Exercise data:
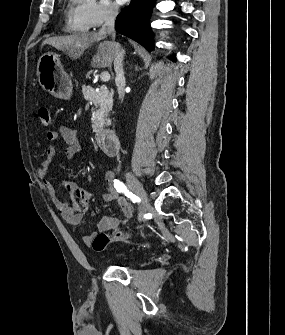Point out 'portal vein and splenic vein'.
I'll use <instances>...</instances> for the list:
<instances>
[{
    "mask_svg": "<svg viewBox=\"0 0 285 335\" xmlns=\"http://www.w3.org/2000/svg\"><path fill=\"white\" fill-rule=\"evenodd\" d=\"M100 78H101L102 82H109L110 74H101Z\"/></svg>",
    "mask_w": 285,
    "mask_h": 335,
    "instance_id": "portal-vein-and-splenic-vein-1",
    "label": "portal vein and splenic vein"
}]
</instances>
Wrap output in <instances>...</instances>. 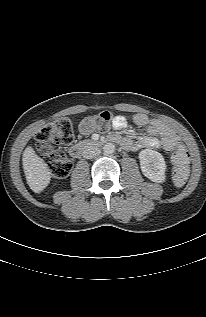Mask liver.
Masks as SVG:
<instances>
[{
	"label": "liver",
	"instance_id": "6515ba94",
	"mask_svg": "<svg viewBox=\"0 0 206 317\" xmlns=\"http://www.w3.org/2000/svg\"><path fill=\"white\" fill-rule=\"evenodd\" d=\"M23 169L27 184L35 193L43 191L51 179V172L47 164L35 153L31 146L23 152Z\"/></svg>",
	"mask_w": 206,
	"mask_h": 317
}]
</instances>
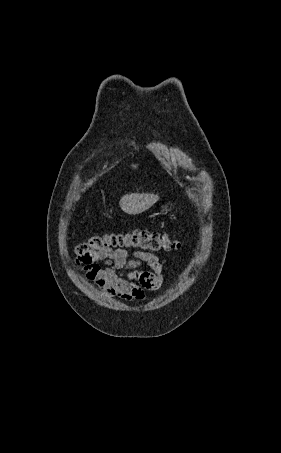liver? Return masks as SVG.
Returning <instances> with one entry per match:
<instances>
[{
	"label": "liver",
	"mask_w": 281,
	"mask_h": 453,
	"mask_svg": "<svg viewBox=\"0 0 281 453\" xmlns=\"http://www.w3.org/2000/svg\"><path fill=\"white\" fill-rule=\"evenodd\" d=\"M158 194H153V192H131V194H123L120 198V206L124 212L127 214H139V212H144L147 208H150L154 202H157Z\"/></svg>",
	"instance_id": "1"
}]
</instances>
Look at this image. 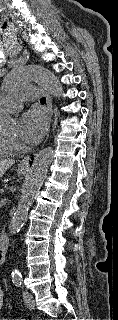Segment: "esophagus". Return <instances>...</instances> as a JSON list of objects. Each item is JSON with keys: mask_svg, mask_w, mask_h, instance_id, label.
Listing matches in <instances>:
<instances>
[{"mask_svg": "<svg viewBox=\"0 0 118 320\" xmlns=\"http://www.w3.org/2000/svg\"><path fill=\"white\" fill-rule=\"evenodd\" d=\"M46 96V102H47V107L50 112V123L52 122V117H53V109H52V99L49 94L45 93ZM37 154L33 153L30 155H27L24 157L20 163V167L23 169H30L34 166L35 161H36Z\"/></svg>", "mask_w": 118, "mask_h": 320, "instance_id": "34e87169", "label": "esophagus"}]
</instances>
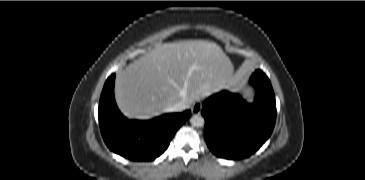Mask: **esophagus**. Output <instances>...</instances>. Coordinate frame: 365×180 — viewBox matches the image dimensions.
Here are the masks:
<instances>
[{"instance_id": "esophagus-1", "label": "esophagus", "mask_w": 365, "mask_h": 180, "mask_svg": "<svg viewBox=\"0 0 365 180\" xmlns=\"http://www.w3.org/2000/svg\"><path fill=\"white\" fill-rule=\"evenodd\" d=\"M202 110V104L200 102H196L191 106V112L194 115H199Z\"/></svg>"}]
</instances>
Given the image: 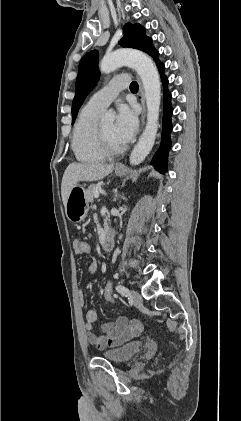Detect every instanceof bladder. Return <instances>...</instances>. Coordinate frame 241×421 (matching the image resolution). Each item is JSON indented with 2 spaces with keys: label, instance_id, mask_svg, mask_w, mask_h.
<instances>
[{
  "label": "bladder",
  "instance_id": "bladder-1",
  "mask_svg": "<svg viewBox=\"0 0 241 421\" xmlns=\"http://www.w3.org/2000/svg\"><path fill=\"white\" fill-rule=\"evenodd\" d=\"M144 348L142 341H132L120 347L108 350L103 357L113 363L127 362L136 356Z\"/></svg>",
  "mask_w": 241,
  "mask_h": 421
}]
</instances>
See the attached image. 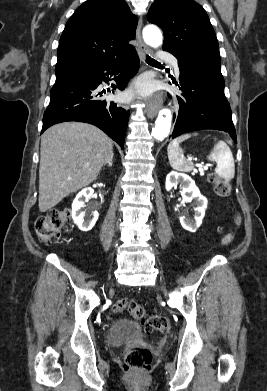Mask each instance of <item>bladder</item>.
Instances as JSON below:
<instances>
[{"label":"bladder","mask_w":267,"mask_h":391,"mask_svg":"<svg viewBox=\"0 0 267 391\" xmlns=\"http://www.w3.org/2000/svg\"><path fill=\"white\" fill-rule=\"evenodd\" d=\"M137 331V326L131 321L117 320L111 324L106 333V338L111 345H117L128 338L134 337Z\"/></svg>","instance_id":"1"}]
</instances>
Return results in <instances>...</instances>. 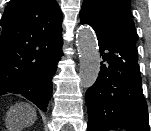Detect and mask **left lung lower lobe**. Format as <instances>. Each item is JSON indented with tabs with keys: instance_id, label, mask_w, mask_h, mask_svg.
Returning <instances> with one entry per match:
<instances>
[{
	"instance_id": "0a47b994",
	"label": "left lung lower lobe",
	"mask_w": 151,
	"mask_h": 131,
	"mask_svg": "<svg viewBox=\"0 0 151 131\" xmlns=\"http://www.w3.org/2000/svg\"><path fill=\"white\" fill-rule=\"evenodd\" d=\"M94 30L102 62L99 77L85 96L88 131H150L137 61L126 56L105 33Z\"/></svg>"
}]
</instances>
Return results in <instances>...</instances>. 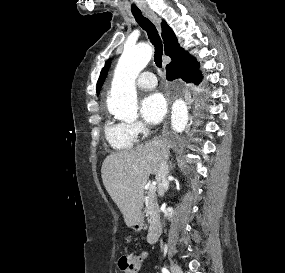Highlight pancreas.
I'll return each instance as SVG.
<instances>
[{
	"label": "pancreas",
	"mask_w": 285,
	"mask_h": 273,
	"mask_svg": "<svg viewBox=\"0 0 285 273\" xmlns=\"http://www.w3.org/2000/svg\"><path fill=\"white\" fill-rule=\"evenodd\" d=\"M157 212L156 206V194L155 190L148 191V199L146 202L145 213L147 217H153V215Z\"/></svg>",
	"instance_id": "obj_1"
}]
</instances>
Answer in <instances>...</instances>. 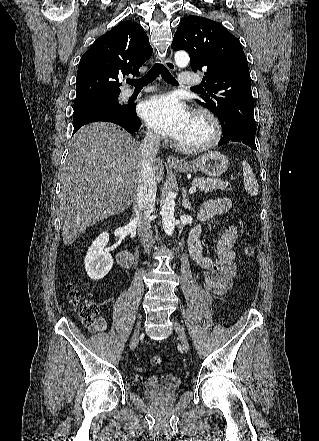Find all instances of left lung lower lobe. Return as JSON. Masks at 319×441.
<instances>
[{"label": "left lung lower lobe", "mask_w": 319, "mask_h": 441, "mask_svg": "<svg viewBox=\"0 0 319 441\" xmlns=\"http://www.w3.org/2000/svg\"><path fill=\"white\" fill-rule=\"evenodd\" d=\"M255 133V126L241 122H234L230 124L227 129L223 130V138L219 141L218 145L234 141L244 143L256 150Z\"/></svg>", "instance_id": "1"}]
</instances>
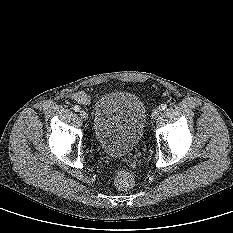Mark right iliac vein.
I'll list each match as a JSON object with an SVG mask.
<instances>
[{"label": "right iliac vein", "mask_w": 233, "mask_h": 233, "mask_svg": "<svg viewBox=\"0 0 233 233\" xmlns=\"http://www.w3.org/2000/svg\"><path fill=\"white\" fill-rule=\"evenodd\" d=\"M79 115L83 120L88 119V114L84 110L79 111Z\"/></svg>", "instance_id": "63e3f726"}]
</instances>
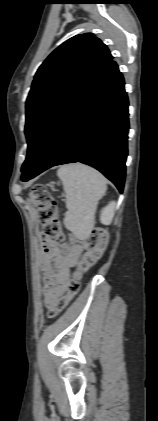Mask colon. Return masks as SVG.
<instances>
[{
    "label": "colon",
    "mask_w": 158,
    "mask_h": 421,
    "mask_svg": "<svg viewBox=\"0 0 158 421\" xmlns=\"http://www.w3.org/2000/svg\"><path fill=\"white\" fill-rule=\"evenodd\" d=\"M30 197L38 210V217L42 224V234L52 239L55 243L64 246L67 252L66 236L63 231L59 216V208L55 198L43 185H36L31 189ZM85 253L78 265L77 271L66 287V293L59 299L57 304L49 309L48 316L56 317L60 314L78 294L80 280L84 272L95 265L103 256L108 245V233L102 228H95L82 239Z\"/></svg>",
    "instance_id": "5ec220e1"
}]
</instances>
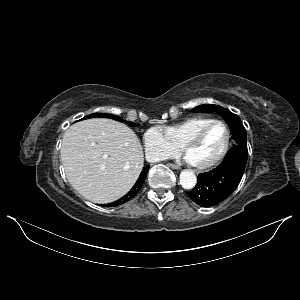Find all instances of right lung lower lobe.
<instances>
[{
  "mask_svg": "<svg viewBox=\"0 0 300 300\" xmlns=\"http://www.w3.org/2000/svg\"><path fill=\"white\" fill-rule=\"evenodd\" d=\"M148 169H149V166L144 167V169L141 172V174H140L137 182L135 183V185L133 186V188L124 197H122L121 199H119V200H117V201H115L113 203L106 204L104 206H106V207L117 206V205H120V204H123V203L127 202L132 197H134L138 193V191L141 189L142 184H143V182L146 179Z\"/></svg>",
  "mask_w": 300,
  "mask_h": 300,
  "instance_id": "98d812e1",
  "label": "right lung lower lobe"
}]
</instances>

Brief:
Transcribe word for word only the lines from the one with "Mask colon. Return masks as SVG." through the end of the listing; every picture is to be omitted.

Solved problem:
Mask colon. Return masks as SVG.
<instances>
[{
    "label": "colon",
    "mask_w": 158,
    "mask_h": 421,
    "mask_svg": "<svg viewBox=\"0 0 158 421\" xmlns=\"http://www.w3.org/2000/svg\"><path fill=\"white\" fill-rule=\"evenodd\" d=\"M30 197L38 210V217L42 224V234L52 239L55 243L64 246L67 252L66 236L63 231L59 216V208L55 198L43 185H36L31 189ZM85 253L78 265L77 271L66 287V293L59 299L57 304L49 309L48 316L56 317L60 314L78 294L80 280L84 272L95 265L103 256L108 245V233L102 228H95L82 239Z\"/></svg>",
    "instance_id": "5ec220e1"
}]
</instances>
Find all instances of right lung lower lobe.
<instances>
[{
  "mask_svg": "<svg viewBox=\"0 0 300 300\" xmlns=\"http://www.w3.org/2000/svg\"><path fill=\"white\" fill-rule=\"evenodd\" d=\"M148 169H149V166L144 167V169L141 172V174H140L137 182L135 183V185L133 186V188L124 197H122L121 199H119V200H117V201H115L113 203L106 204L104 206H106V207L117 206V205H120V204H123V203L127 202L132 197H134L138 193V191L141 189L142 184H143V182L146 179Z\"/></svg>",
  "mask_w": 300,
  "mask_h": 300,
  "instance_id": "98d812e1",
  "label": "right lung lower lobe"
}]
</instances>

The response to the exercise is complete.